SOD: Symbolic Opcode Description

Well, GSoC is starting to wind down. I can't believe it's almost over. It feels like the "pencils down" date just jumped up out of nowhere. I had a lot more planned for HBDB but there are many flaws in Parrot's design that make even some of the most basic debugging tasks very difficult which I'll explain in a moment.

Over the past few months, I've learned a great deal about debugger design. There's not a lot of literature out there on the subject so much of what I've learned is mostly due to just tinkering around with GDB source code, reading debug format specifications, and just being nosey and curious in general. However, what I've realized is that Parrot's design does not make traditional symbolic debugging easy at all. The main design flaw being that we do not use a real debug segment in Parrot bytecode. All it contains is a very inaccurate line number to opcode mapping that is just about useless. Fortunately, I plan on fixing this (and so do you, you just don't know it yet).

Before I begin ranting, I suggest you read my recent message to parrot-dev. Much of what I will be referring to is already mentioned there.

A symbolic debugger needs high-level information about the original source code such as variables, data types, subroutines, classes, etc. so that it can form a proper relationship between the low-level opcodes and the high-level statements that generated it. However, Parrot bytecode does not preserve any such type of information and therefore, all a debugger can really do is perform low-level tasks; not knowing anything about the original source code that generated it. What Parrot needs is a generic debug data format for storing high-level source information in the debug segment.

I've taken it upon myself to begin writing up a specification. It can be found here. For now, I'm calling it SOD: Symbolic Opcode Description format.

The format itself is block/tree structured where any particular entity is "owned" by another entity. This tree-like structure makes it very easy to describe the static structure of a source file since the code's intermediate representation already forms a similar structure called an Abstract Syntax Tree. Only the minimal amount of information needed to describe a program object is stored.

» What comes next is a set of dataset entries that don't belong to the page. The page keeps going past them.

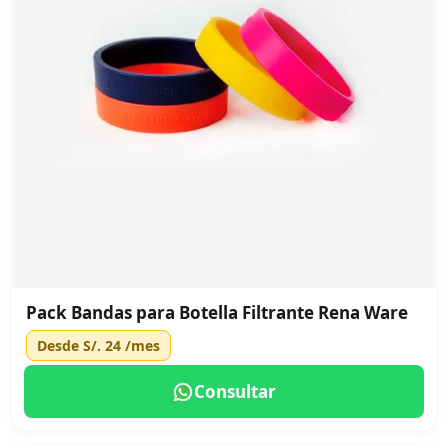
Pack Bandas para Botella Filtrante Rena Ware
Desde
S/. 24
/mes
Consultar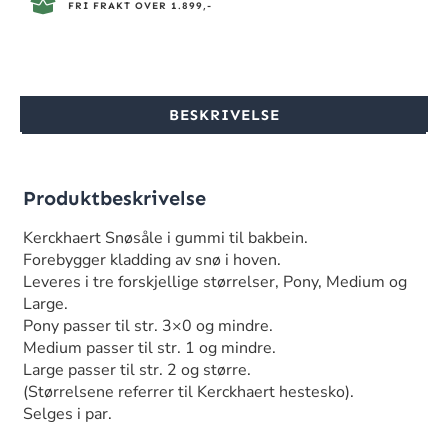
FRI FRAKT OVER 1.899,-
BESKRIVELSE
Produktbeskrivelse
Kerckhaert Snøsåle i gummi til bakbein.
Forebygger kladding av snø i hoven.
Leveres i tre forskjellige størrelser, Pony, Medium og
Large.
Pony passer til str. 3×0 og mindre.
Medium passer til str. 1 og mindre.
Large passer til str. 2 og større.
(Størrelsene referrer til Kerckhaert hestesko).
Selges i par.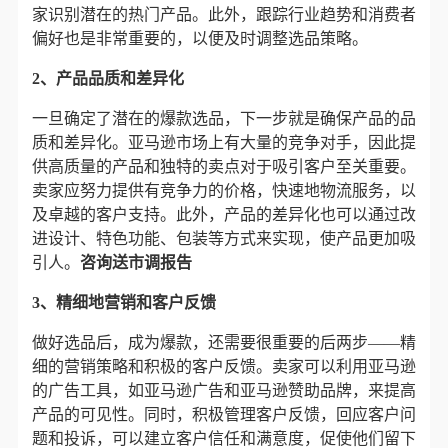
家识别潜在的热门产品。此外，跟踪行业趋势和消费者
偏好也是非常重要的，以便及时调整选品策略。
2、产品品质和差异化
一旦确定了潜在的爆款选品，下一步就是确保产品的品
质和差异化。亚马逊市场上有大量的竞争对手，因此提
供高质量的产品和独特的卖点对于吸引客户至关重要。
卖家应努力提供有竞争力的价格，快速地物流服务，以
及卓越的客户支持。此外，产品的差异化也可以通过改
进设计、特色功能、包装等方式来实现，使产品更加吸
引人。
咨询送市调报告
3、精细地营销和客户反馈
做好选品后，成为爆款，还需要很重要的后两步——精
细的营销策略和积极的客户反馈。卖家可以利用亚马逊
的广告工具，如亚马逊广告和亚马逊赞助品牌，来提高
产品的可见性。同时，积极管理客户反馈，回应客户问
题和投诉，可以建立客户信任和满意度，促使他们留下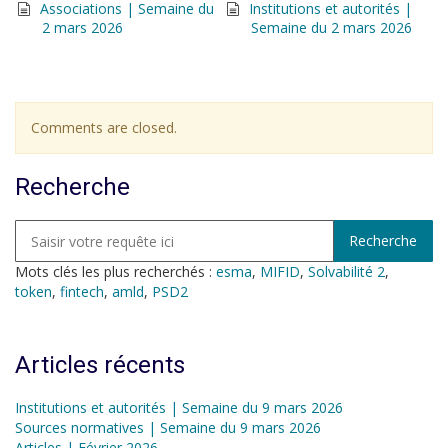
Associations | Semaine du
Institutions et autorités |
2 mars 2026
Semaine du 2 mars 2026
Comments are closed.
Recherche
Mots clés les plus recherchés :
esma
,
MIFID
,
Solvabilité 2
,
token
,
fintech
,
amld
,
PSD2
Articles récents
Institutions et autorités | Semaine du 9 mars 2026
Sources normatives | Semaine du 9 mars 2026
Articles | Février 2026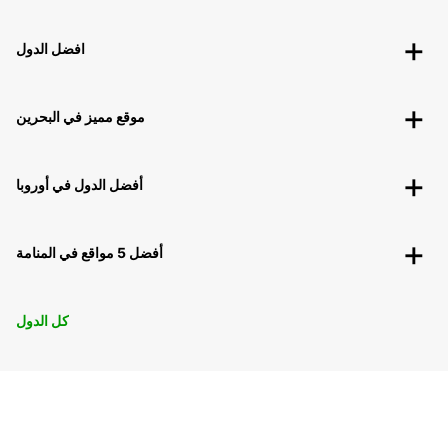
افضل الدول
موقع مميز في البحرين
أفضل الدول في أوروبا
أفضل 5 مواقع في المنامة
كل الدول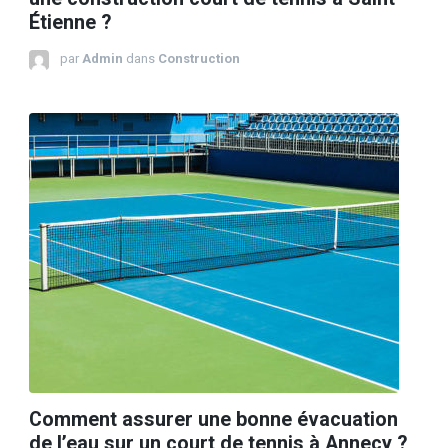
Étienne ?
par
Admin
dans
Construction
Comment assurer une bonne évacuation
de l’eau sur un court de tennis à Annecy ?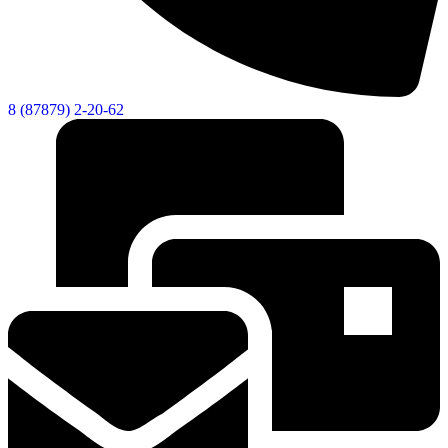
8 (87879) 2-20-62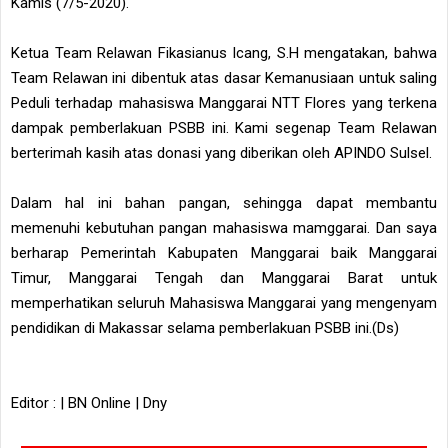
Kamis (7/5-2020).
Ketua Team Relawan Fikasianus Icang, S.H mengatakan, bahwa
Team Relawan ini dibentuk atas dasar Kemanusiaan untuk saling
Peduli terhadap mahasiswa Manggarai NTT Flores yang terkena
dampak pemberlakuan PSBB ini. Kami segenap Team Relawan
berterimah kasih atas donasi yang diberikan oleh APINDO Sulsel.
Dalam hal ini bahan pangan, sehingga dapat membantu
memenuhi kebutuhan pangan mahasiswa mamggarai. Dan saya
berharap Pemerintah Kabupaten Manggarai baik Manggarai
Timur, Manggarai Tengah dan Manggarai Barat untuk
memperhatikan seluruh Mahasiswa Manggarai yang mengenyam
pendidikan di Makassar selama pemberlakuan PSBB ini.(Ds)
Editor : | BN Online | Dny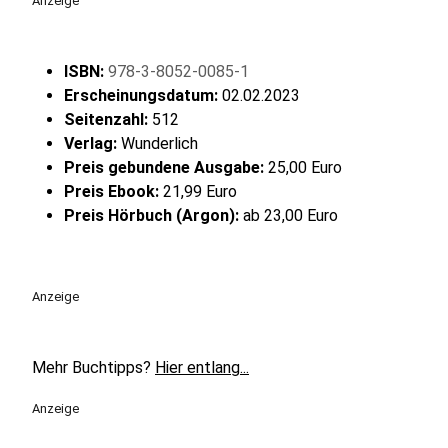
Anzeige
ISBN:
978-3-8052-0085-1
Erscheinungsdatum:
02.02.2023
Seitenzahl:
512
Verlag:
Wunderlich
Preis gebundene Ausgabe:
25,00 Euro
Preis Ebook:
21,99 Euro
Preis Hörbuch (Argon):
ab 23,00 Euro
Anzeige
Mehr Buchtipps?
Hier entlang...
Anzeige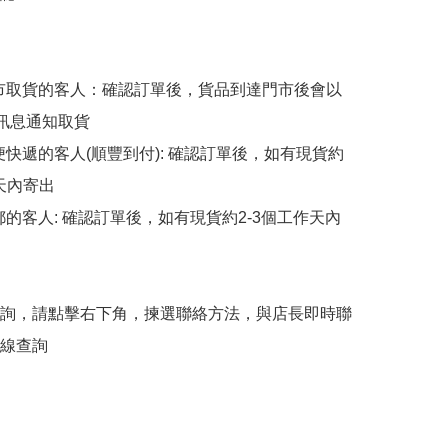
擇門市取貨的客人：確認訂單後，貨品到達門市後會以
p訊息通知取貨

順便快遞的客人(順豐到付): 確認訂單後，如有現貨約
天內寄出

平郵的客人: 確認訂單後，如有現貨約2-3個工作天內
詢，請點擊右下角，揀選聯絡方法，與店長即時聯
線查詢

The most basic entity in SOD is called a "Data Description Entity" or DDE which consists of a "class" that indicates what it describes and a series of "properties" that further describe the specific characteristics of the entity. An example class looks like CLASS_enum_type and PT_name for properties.

Consider the following enumeration:

enum e { A, B, C};

This would generate the following DDE (the first numbers are addresses and numbers inside <> are byte-sizes):

00ad:  <46>  CLASS_enum_type
         PT_sibling(0xdb)  # Next DDE owned by my parent
         PT_name("e")
         PT_byte_size(0x4)
         PT_elem_list(<18>(2="C") (1="B") (0="A"))

00db:  <4>  # Null entry, end of sibling chain

This is a very simplified example. I plan on including a much better one in the specification though. Go read it! Now!

I'm pretty much done picking out the bits and pieces of DWARF that I like. The next step is to have people review it and design an actual implementation.

This is obviously a very large task that I definitely don't consider part of my GSoC project. It's not for me or GSoC, it's for Parrot. This is going to be a full-fledged effort by anyone willing to help. Without this, it's just about impossible to implement any more real features into HBDB. Therefore, I foresee HBDB going into a hiatus while SOD is being written. Once it's done, we're going to have a really awesome debugger along with many opportunities for other analysis tools.